If you have found that your lovely uPVC window frames or doors have been vandalised, or that there is now a broken glass unit, then you may be wanting to excuse your curses as the anger, frustration and disappointment bubble over.

Once out of the way, you need to put things back in order and return your home to normality.

The first suggested step to take would be to determine if the damage was accidental or purposeful. Accidental damage may be from a loose roof tile that has fallen and caused the damage or from a rouge football.

In such cases you will need to get in touch with your insurance with the details and arrange for repair quotes. One careful thought though, you may be required to pay an excess and the cost of repair may be less than the excess.

If the damage was not accidental, but an act of vandalism, then you may need to get in touch with the local police so that you can get a reference number. Some insurance companies may insist on getting this number for the reports.

The police are likely to be interested in vandalism as they may be monitoring other occurrences which you may not be aware of.  They may also want to come and take a look at the damage to see if there is a similar pattern to other locations. They will let you know.

Photographs of the damage are always useful as it better shows the damage for the insurance company.

Keep a record (date and time) of when you think the vandalism damage occurred. Also keep a track of all correspondence of who you spoke to and when. Great if you need to back track to a previous conversation.

Once the insurance company have been contacted they may want a few different quotes for the repair.  Professional window and door companies would be quite happy to call round and take a look at the damage that you need repairing, either replacing any broken glass units or repairing any damaged parts of the framework.

Depending on the damage you may need to organise some short term security solution.

If it is a broken glass unit then it may require boarding to prevent entry or the glass removing for safety reasons.  It is suggested that you only remove the glass that is safe to be removed, for example off the floor. Use gloves, if you can, along with a broom and shovel.  If you have to leave large sections of glass in the frame but you need to cover the window with wood, cover both sides if you can to  stop anyone catching themselves on the loose glass.

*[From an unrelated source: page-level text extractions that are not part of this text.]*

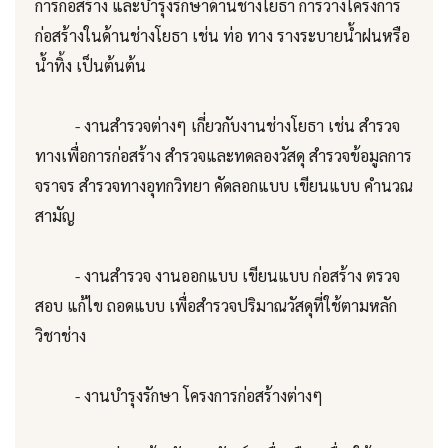
การก่อสร้าง และบำรุงรักษาด้านช่างโยธา การวางโครงการ
ก่อสร้างในด้านช่างโยธา เช่น ท่อ ทาง รางระบายน้ำฝนหรือ
น้ำทิ้ง เป็นต้นต้น
- งานสำรวจต่างๆ เกี่ยวกับงานช่างโยธา เช่น สำรวจ
ทางเพื่อการก่อสร้าง สำรวจและทดลองวัสดุ สำรวจข้อมูลการ
จราจร สำรวจทางอุทกวิทยา คัดลอกแบบ เขียนแบบ คำนวณ
สามัญ
- งานสำรวจ งานออกแบบ เขียนแบบ ก่อสร้าง ตรวจ
สอบ แก้ไข ถอดแบบ เพื่อสำรวจปริมาณวัสดุที่ใช้ตามหลัก
วิชาช่าง
- งานบำรุงรักษา โครงการก่อสร้างต่างๆ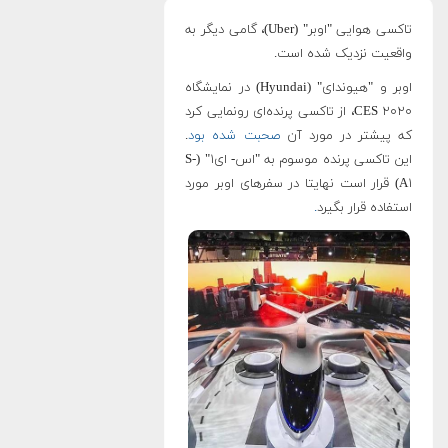
تاکسی هوایی "اوبر" (Uber)، گامی دیگر به
واقعیت نزدیک شده است.
اوبر و "هیوندای" (Hyundai) در نمایشگاه
CES ۲۰۲۰، از تاکسی پرنده‌ای رونمایی کرد
که پیشتر در مورد آن
صحبت شده بود
.
این تاکسی پرنده موسوم به "اس- ای۱" (S-
A۱) قرار است نهایتا در سفرهای اوبر مورد
استفاده قرار بگیرد
.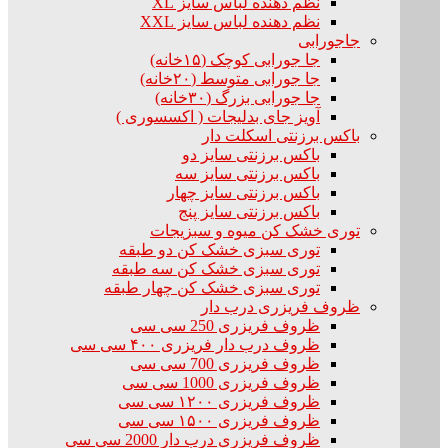
نظم دهنده لباس سایز XL
نظم دهنده لباس سایز XXL
جاجورابی
جا جورابی کوچک (۱۵خانه)
جا جورابی متوسط (۲۰خانه)
جا جورابی بزرگ (۳۰خانه)
آویز جای بدلیجات ( اکسسوری )
باکس برزنتی اسکلت دار
باکس برزنتی سایز دو
باکس برزنتی سایز سه
باکس برزنتی سایز چهار
باکس برزنتی سایز پنج
توری خشک کن میوه و سبزیجات
توری سبزی خشک کن دو طبقه
توری سبزی خشک کن سه طبقه
توری سبزی خشک کن چهار طبقه
ظروف فریزری درب دار
ظروف فریزری 250 سی سی
ظروف درب دار فریزری ۴۰۰ سی سی
ظروف فریزری 700 سی سی
ظروف فریزری 1000 سی سی
ظروف فریزری ۱۲۰۰ سی سی
ظروف فریزری ۱۵۰۰ سی سی
ظروف فریزری درب دار 2000 سی سی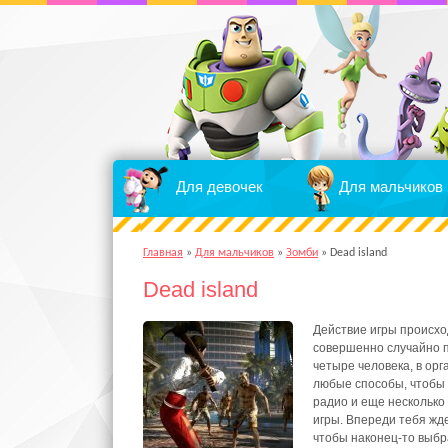
Для девочек
Для мальчиков
Главная
»
Для мальчиков
»
Зомби
»
Dead island
Dead island
Действие игры происхо
совершенно случайно п
четыре человека, в орг
любые способы, чтобы 
радио и еще несколько
игры. Впереди тебя жд
чтобы наконец-то выбр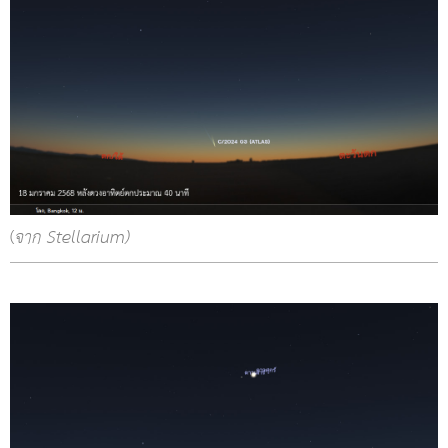
(
จาก Stellarium)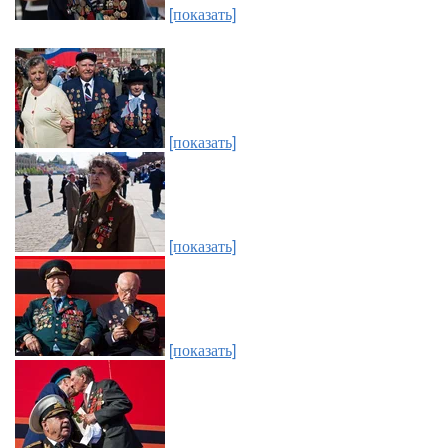
[показать]
[показать]
[показать]
[показать]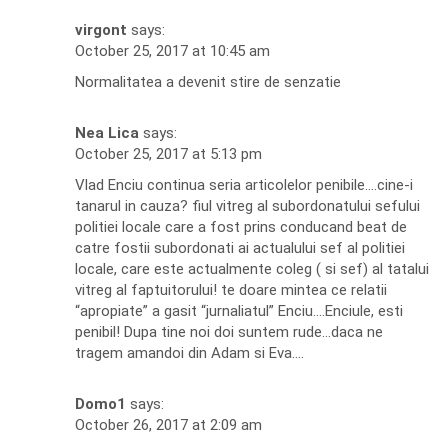
virgont
says:
October 25, 2017 at 10:45 am
Normalitatea a devenit stire de senzatie
Nea Lica
says:
October 25, 2017 at 5:13 pm
Vlad Enciu continua seria articolelor penibile….cine-i
tanarul in cauza? fiul vitreg al subordonatului sefului
politiei locale care a fost prins conducand beat de
catre fostii subordonati ai actualului sef al politiei
locale, care este actualmente coleg ( si sef) al tatalui
vitreg al faptuitorului! te doare mintea ce relatii
“apropiate” a gasit “jurnaliatul” Enciu….Enciule, esti
penibil! Dupa tine noi doi suntem rude…daca ne
tragem amandoi din Adam si Eva….
Domo1
says:
October 26, 2017 at 2:09 am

If it a section of frame that has been damaged but the glass unit is intact then you may be able to cover the section with a plastic sheet to prevent any water getting into the frame, this would also cover any sharp edges that may be there too.

Once the quotes have been given to you then you can pass these on to the insurance company.  They are likely to tell you which company to use. 

Be mindful of the excess charge that will be on your insurance. It may work out cheaper to pay for the repair yourself  rather than via the insurance company. Also, the insurance company may increase your premiums.

Once the quotes are with the insurance company and they have given you the go ahead, you can contact the professionals to come in and make good the damage that has been done.  They may be able to perform a some repair to the uPVC damage, or if it needed, replace the broken glass unit as a whole.  The insurance company will likely want you to replace like for like. So reaching a glass unit for the same unit rather than an upgraded unit.  However if the unit is put of date and the upgraded units are cheaper then they may likely prefer this option of repair.


So to use points….

  • Get in touch with your insurance company to report the damage.
  • Take photos of the damage.
  • Obtain a police reference if you feel that the damage was intentional.
  • Make secure the damage as best you can, but only if the police do not need to visit and inspect the damage first.
  • Speak to a few companies to obtain some repair quotes.
  • Once given the go ahead, let the uPVC company come and sort things out.